Abstract Toll-like receptor (TLR) ligands (TLR-Ls) are critical activators of immunity and are successfully being developed as vaccine adjuvants in both mammals and birds. In this study, we investigated the synergistic effect of co-stimulation of membrane and endosomal TLRs on the innate immune responses using chicken bone marrow-derived macrophages (BMMs), and studied the effect of age on the induction of innate responses. BMMs from 1 and 4-week-old birds were stimulated with Pam3Cys-SK4 (PCSK; TLR2), synthetic monophosphoryl lipid A (MPLA), Di[3-deoxy- d -manno-octulosonyl]-lipid A ammonium salt (KLA; TLR4), Gardiquimod, Resiquimod (R848; TLR7), CpG class B and C (TLR21). Nitric oxide (NO) production and mRNA levels of IL-1β, IL-10 and IL-12p40 showed macrophages from 4-week-old birds showed more sensitive responses compared to 1-week-old birds.

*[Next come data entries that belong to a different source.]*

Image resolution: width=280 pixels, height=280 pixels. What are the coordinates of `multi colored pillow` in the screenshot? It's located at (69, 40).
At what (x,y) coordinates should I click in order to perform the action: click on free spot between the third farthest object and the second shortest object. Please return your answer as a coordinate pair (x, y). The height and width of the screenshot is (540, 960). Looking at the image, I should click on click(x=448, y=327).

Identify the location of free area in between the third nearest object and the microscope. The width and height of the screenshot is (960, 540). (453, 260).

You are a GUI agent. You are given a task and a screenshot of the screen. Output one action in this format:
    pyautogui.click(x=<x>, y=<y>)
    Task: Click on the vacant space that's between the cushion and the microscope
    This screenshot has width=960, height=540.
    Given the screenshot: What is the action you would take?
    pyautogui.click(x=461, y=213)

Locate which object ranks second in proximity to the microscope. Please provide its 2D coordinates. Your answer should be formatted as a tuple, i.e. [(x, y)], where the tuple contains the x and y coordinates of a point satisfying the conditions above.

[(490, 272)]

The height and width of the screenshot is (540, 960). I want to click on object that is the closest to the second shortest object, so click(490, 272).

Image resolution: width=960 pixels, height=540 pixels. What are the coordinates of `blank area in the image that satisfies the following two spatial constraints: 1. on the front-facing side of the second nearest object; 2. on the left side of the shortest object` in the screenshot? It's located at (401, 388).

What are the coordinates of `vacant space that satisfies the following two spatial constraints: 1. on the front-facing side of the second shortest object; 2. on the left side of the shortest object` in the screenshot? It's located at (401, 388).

The most potent TLR-Ls, PCSK, MPLA and CpG B were used to study the effect of co-stimulation on macrophages. Co-stimulation with TLR21 and TLR4 synergistically up-regulated inflammatory-related genes, as well as NO production. However, incubation of splenocytes with PCSK, MPLA and CpG B did not induce cell proliferation. Moreover, treatment with CpG B led to significant cell death.